If the painter proceeds by constructing the canvas from the back to the surface, the viewer's eye goes from the surface to the background. His experience is therefore different. It is that of a progressive - and necessarily partial - revelation (apocalypse) of what the artist has deposited in the successive layers of his work. Contrary to the painter, the spectator is placed in a voyeuristic position, trying to distinguish or guess what the plastic artist wants to hide from him. Without knowing it, he is led to move his point of observation and to try to analyze the painting from his rear to his front, the work of an archaeologist pushing him to try to find the acting being - the painter - from his traces ... And maybe, finally, there is nothing else to discover than the invisible. These canvases could therefore prove Anaxagoras right who declared: “All that manifests itself is a vision of the invisible. »More still, they would support the thought of this presocratic philosopher according to which the intellect is the only cause of the universe… Of the pictorial universe, at least, in the present case… Jérôme Legrand does not hide it , moreover: "The subject does not exist, it is my own breathing, and my mood which dictate to me the breath, the rhythm, the tone. "

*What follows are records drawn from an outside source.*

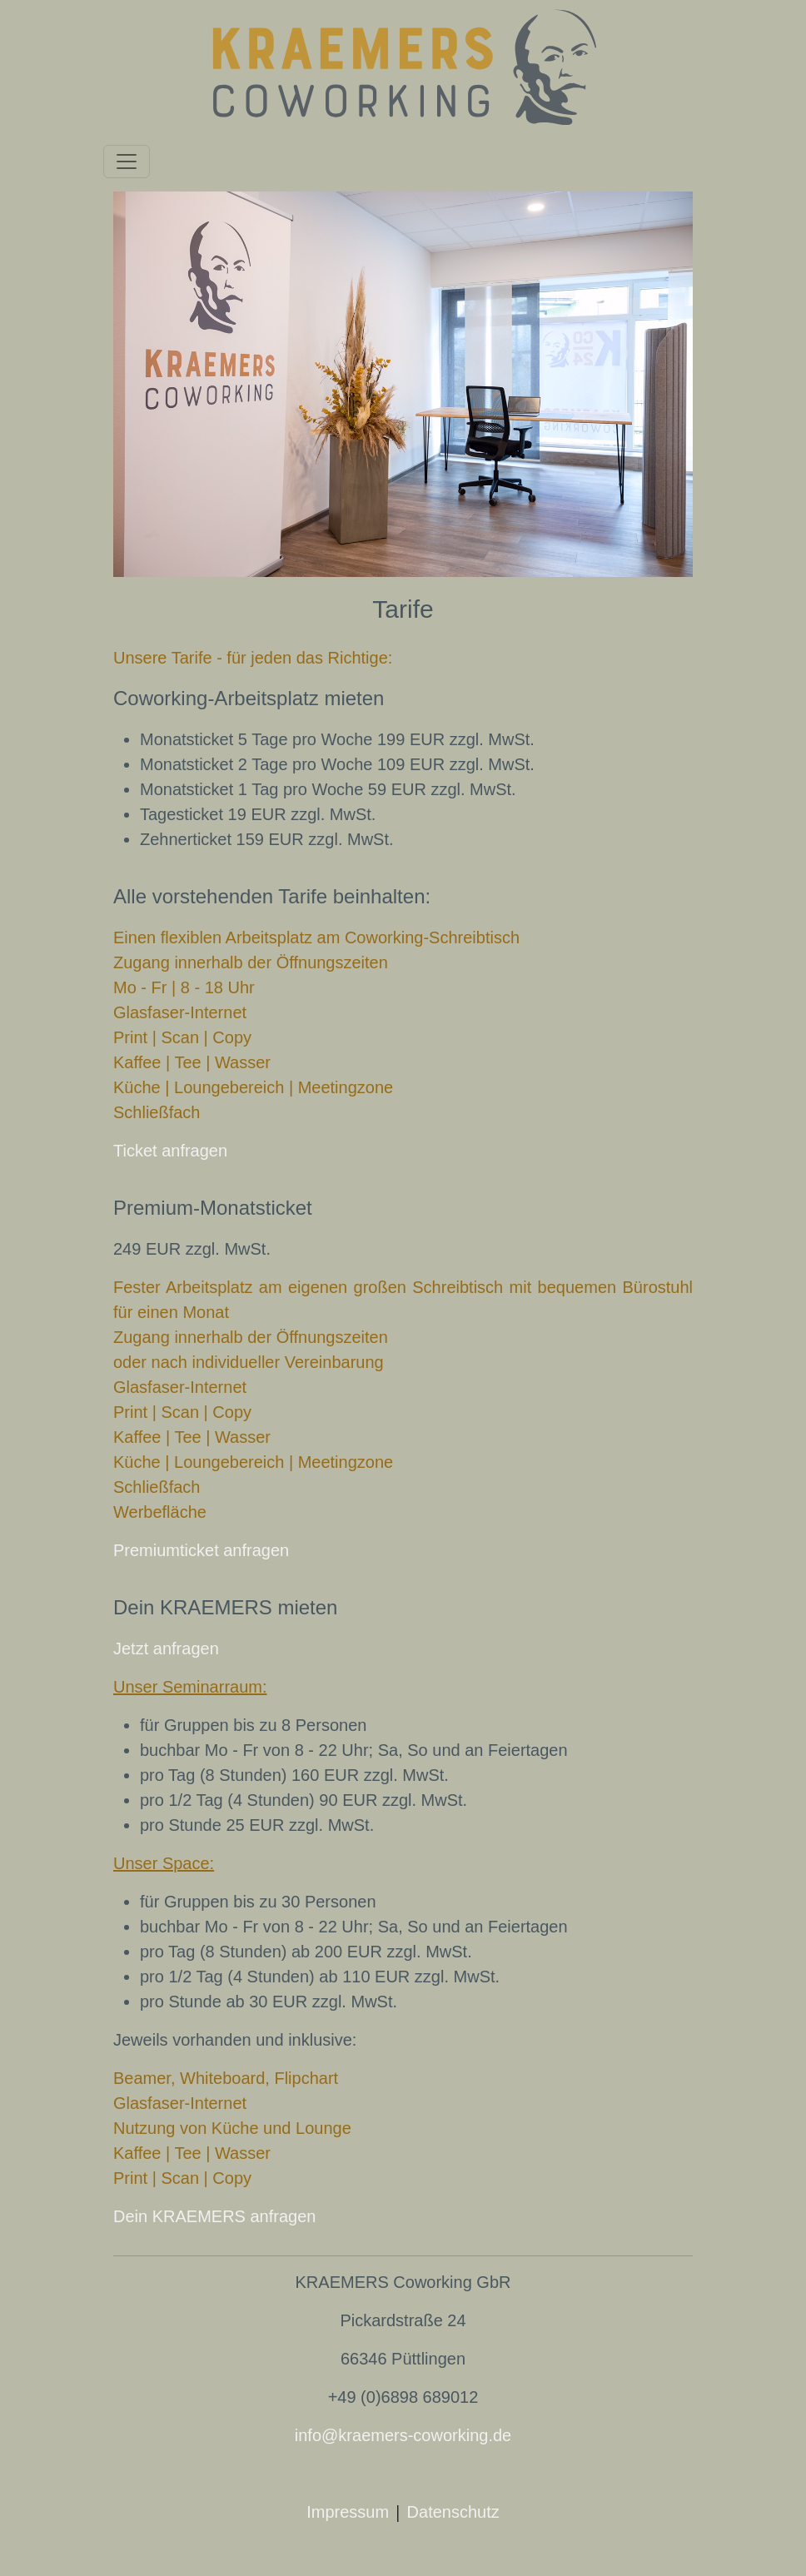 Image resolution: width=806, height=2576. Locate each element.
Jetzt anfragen (166, 1648)
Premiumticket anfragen (201, 1550)
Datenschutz (453, 2512)
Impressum (347, 2512)
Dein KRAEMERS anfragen (214, 2216)
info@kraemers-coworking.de (403, 2435)
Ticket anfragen (170, 1150) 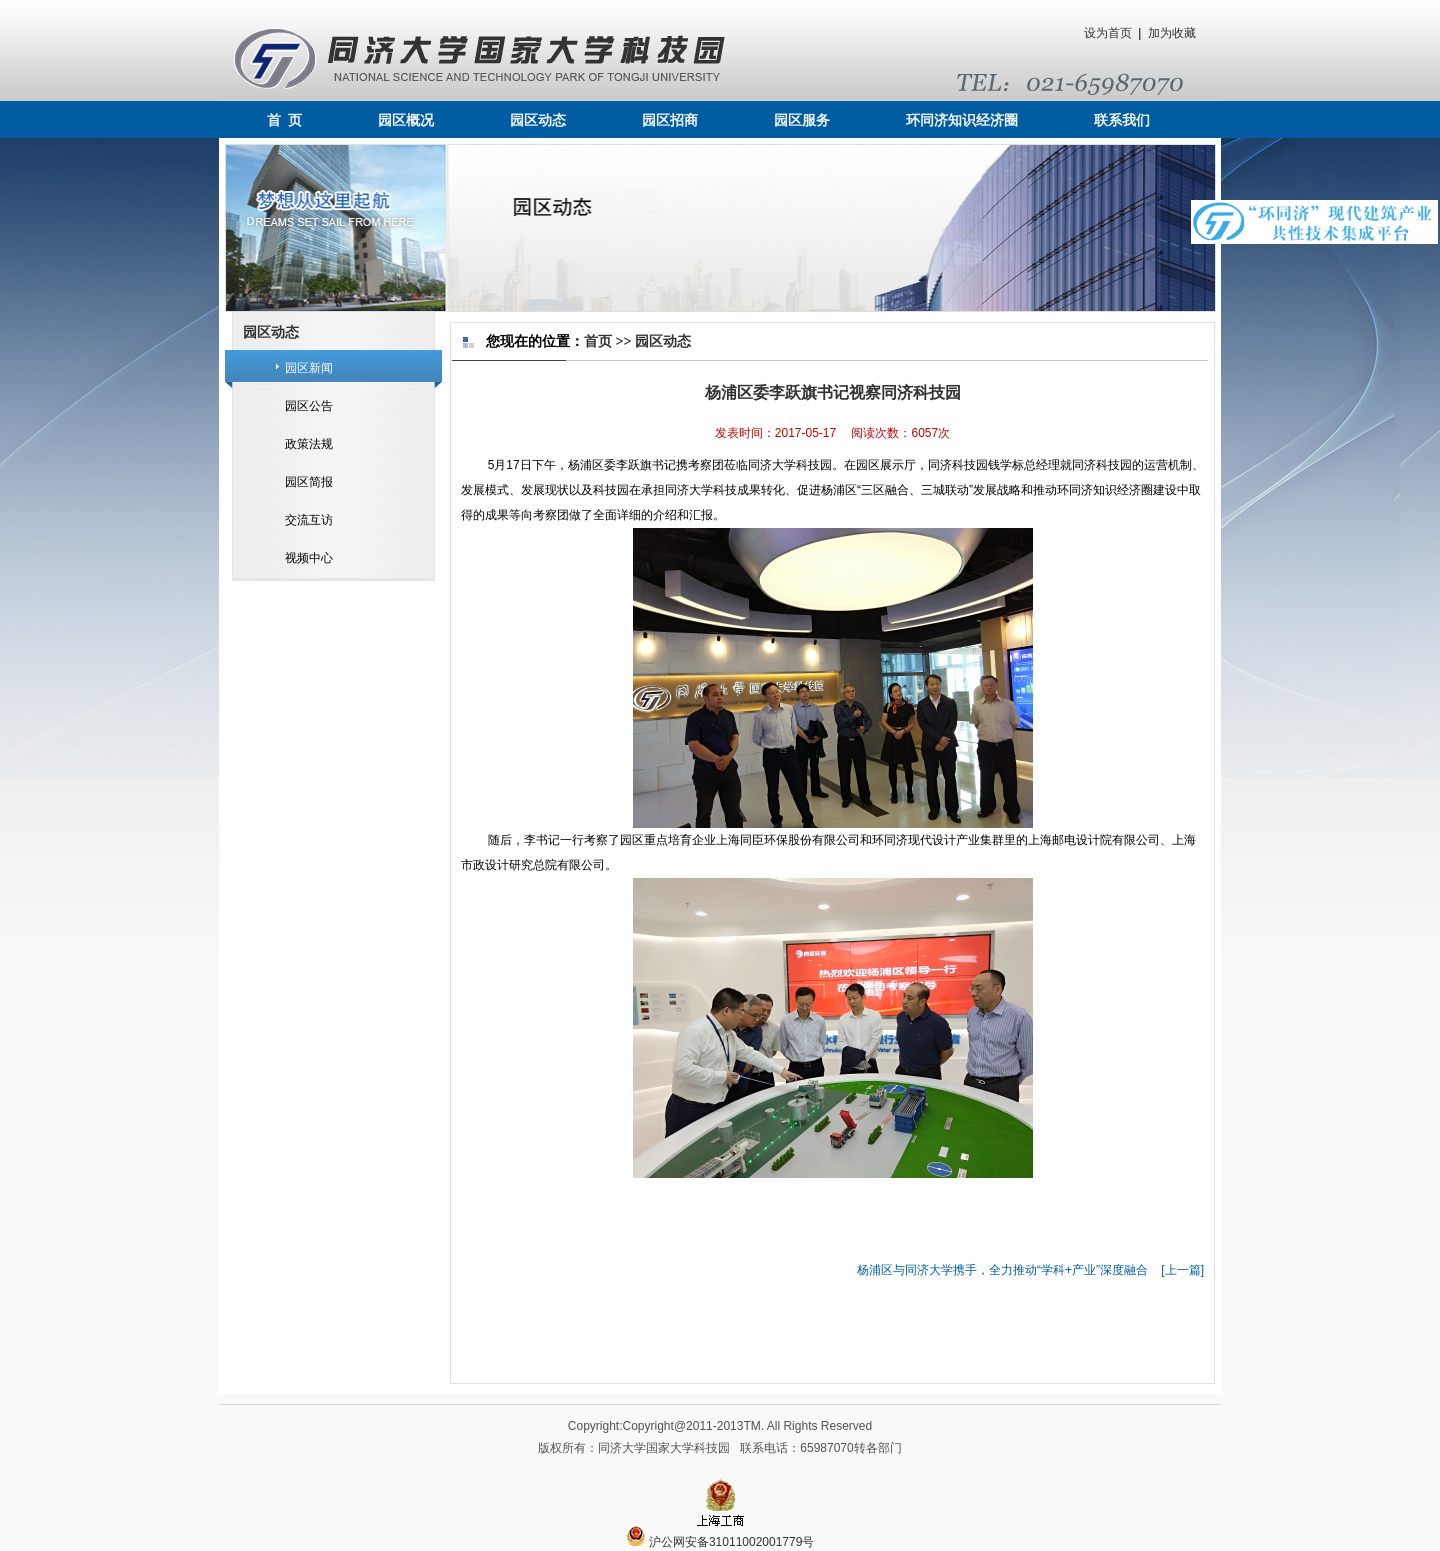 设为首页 (1108, 33)
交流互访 (309, 520)
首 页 (284, 120)
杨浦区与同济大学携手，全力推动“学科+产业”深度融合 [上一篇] (1030, 1270)
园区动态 (538, 120)
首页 (598, 341)
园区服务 (802, 120)
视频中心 (309, 558)
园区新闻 (309, 368)
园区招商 (670, 120)
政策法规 (309, 444)
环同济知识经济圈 (962, 120)
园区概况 (406, 120)
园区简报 (309, 482)
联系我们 (1122, 120)
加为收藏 (1172, 33)
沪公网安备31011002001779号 (720, 1542)
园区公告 (309, 406) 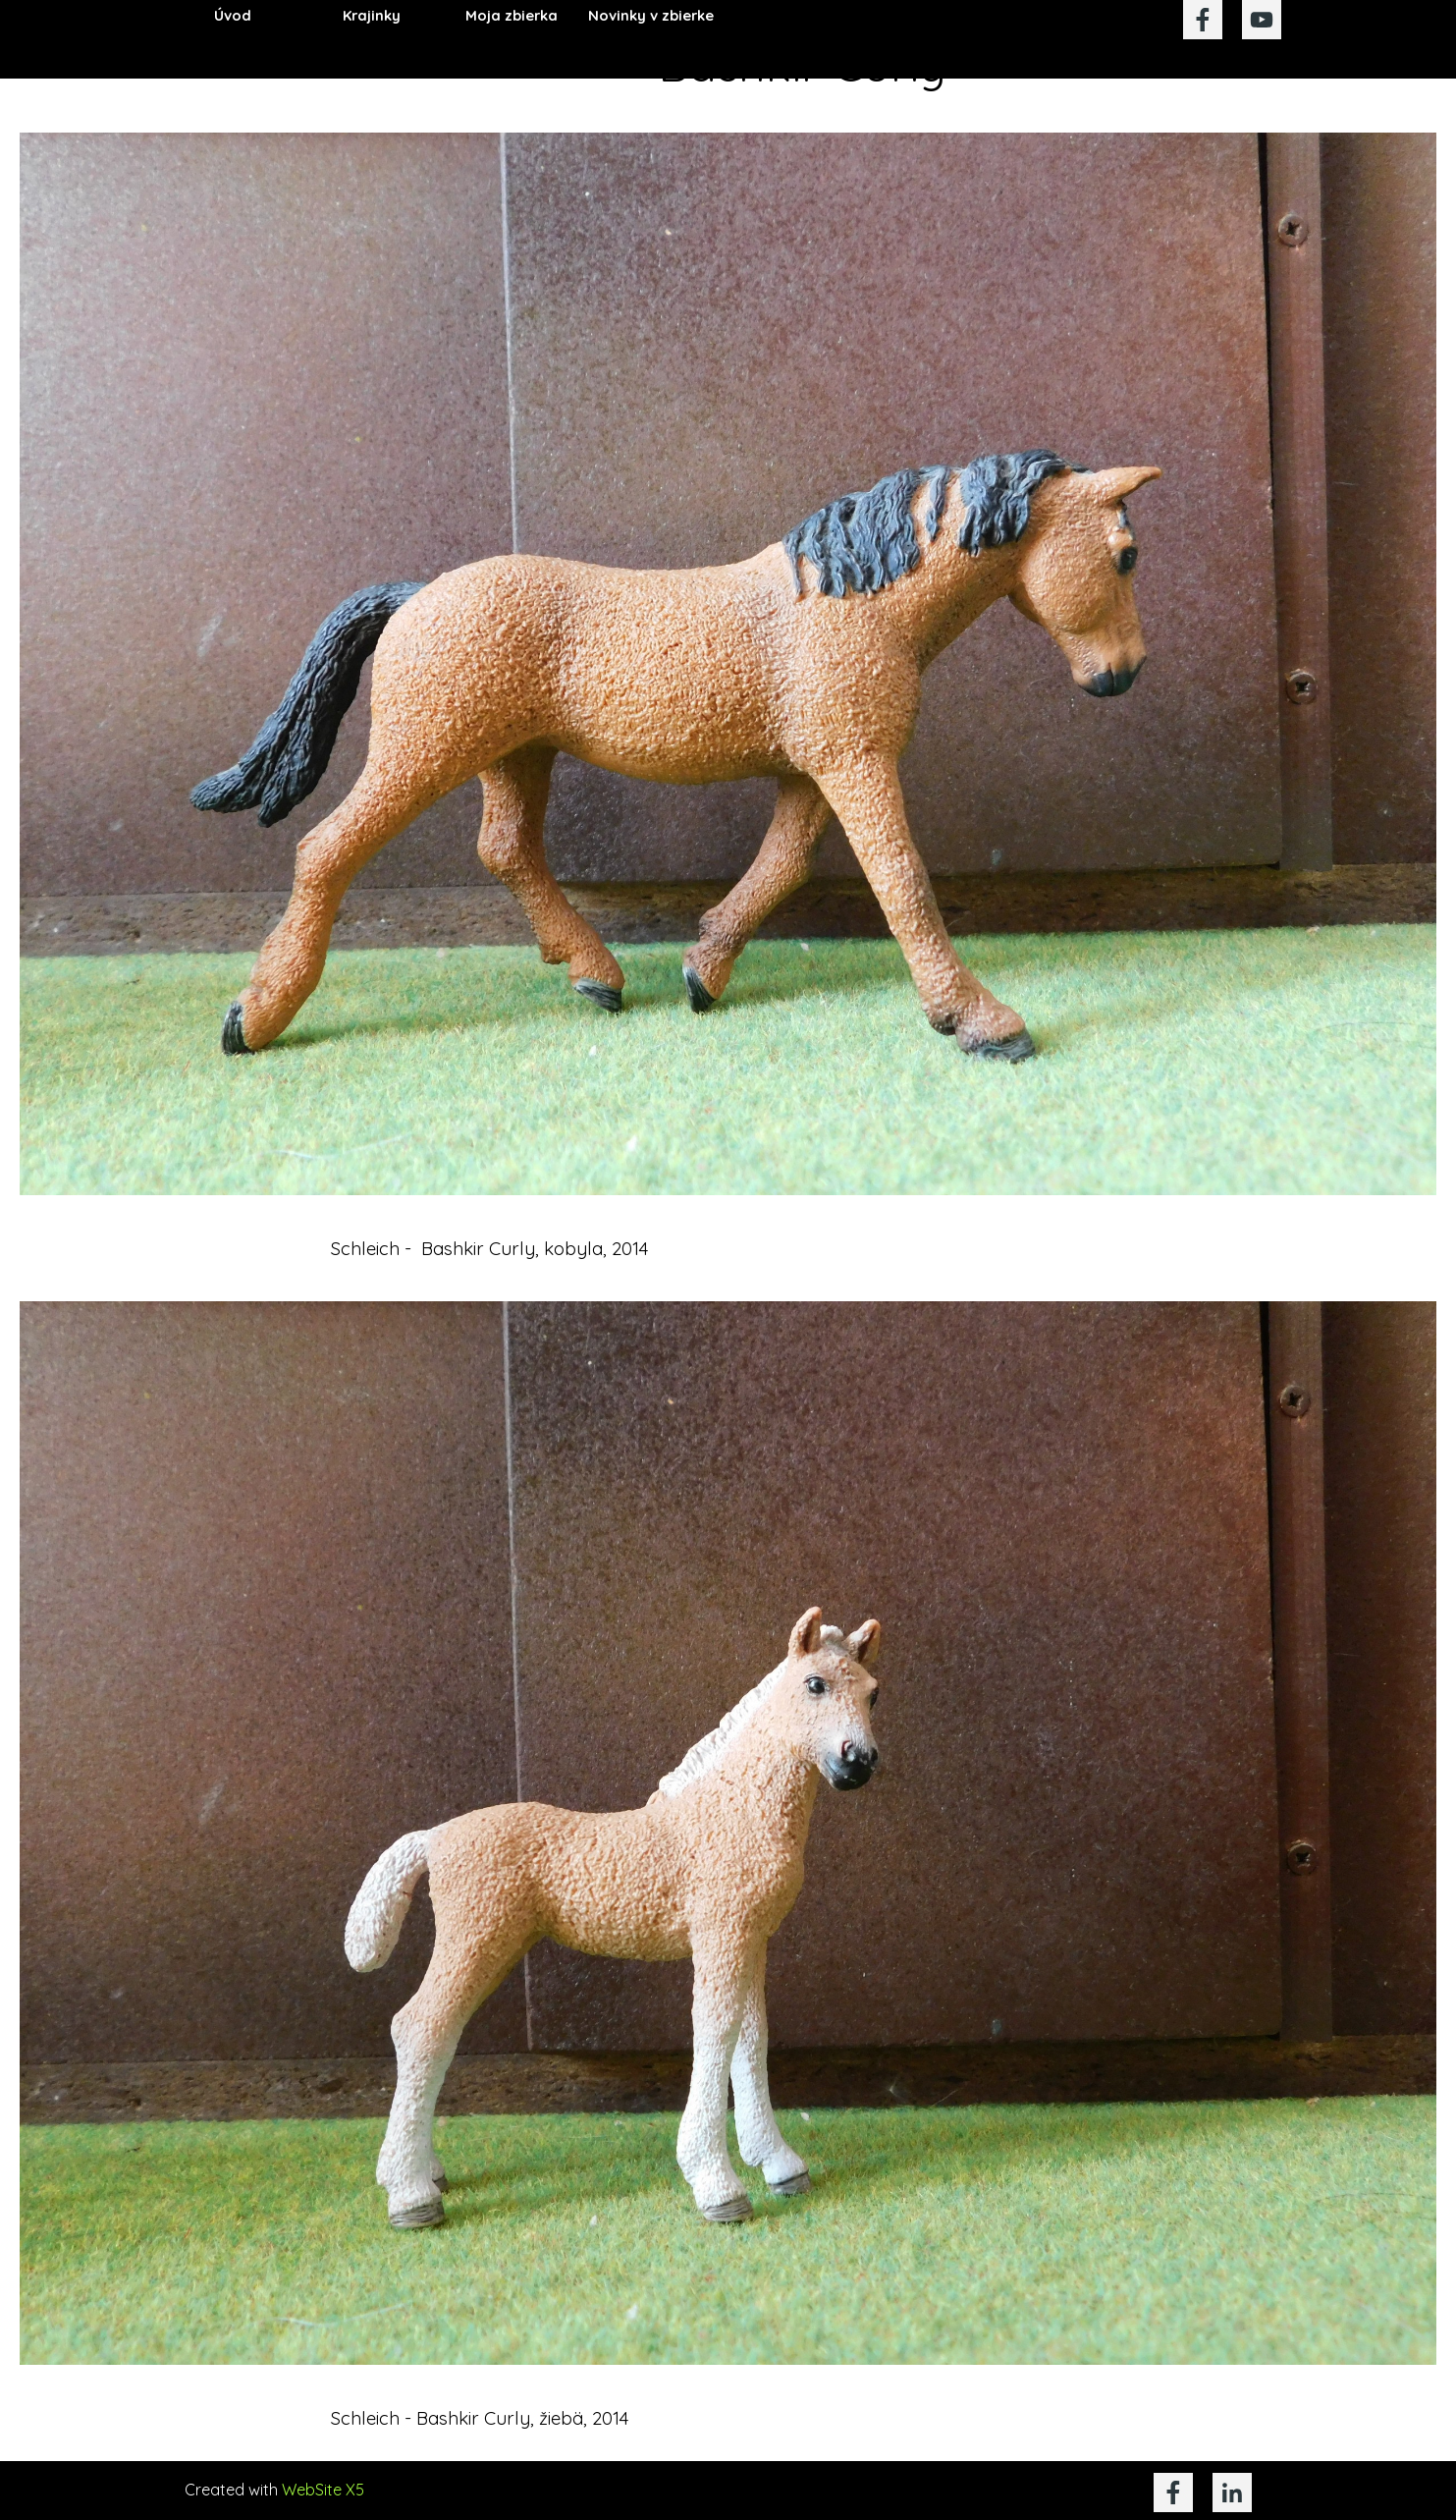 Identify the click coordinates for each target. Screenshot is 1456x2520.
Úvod (232, 15)
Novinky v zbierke (651, 15) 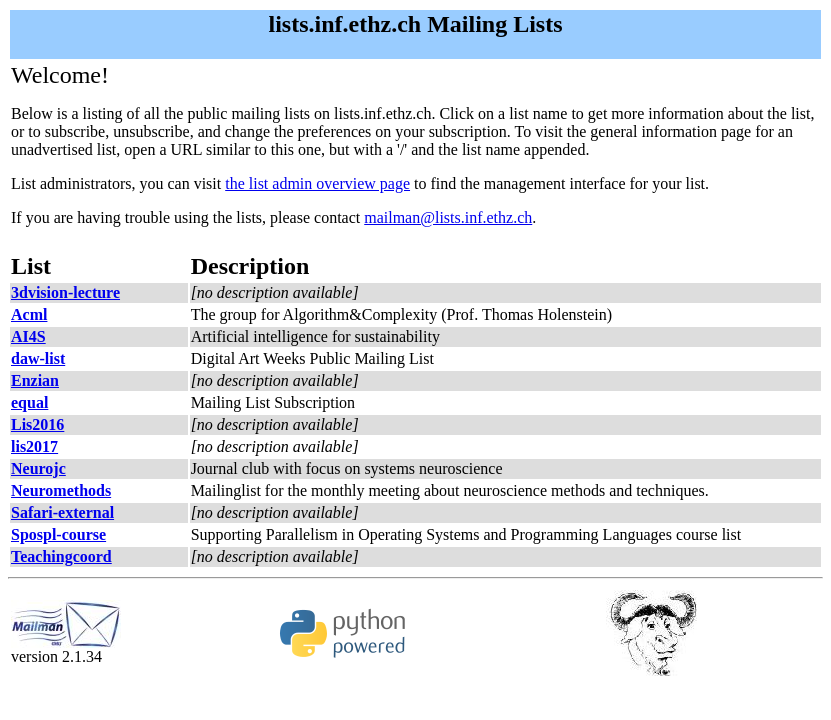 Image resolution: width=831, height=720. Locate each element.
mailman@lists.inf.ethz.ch (448, 217)
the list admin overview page (317, 183)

More than an asymmetry of the gaze, I think we should rather speak of semi-permeability of the pictorial material. The image of moucharabieh in the traditional architecture of the Arab countries is essential. Bringing a refreshing air, making it possible to see without being seen… Jérôme Legrand's canvases have these characteristics, especially those whose most superficial layer is white, evoking an eternal spring springing from the frozen grip of winter. The architectural anchoring is sometimes underlined by a vertical monochrome band at the left edge of the canvas. We can also see the mark of a binding encouraging to turn the cover to enter a book whose content remains permanently inaccessible.

The musical dimension is also very present in the layout of the paintings. We read there tensions, relaxations, strettos, developments, variations, modulations, changes of chromatic mode, from minor to major and vice versa. Visually, some canvases appear moreover like pages of musical scores. I find there certain sheets of the manuscript of Pierre Boulez's third piano sonata and, even more, of André Boucourechliev's Archipelagos. The notion of archipelago is moreover very intimately linked to the painting of Jérôme Legrand, with its ambient humidity and its emergence from buried reliefs like so many islets, reefs, accidents that catch and hold the eye ... to sink… The song of the Sirens…

Opacity and transparency… To hide to better reveal… To reveal to manifest an occulted truth… This is what is at stake in his painting.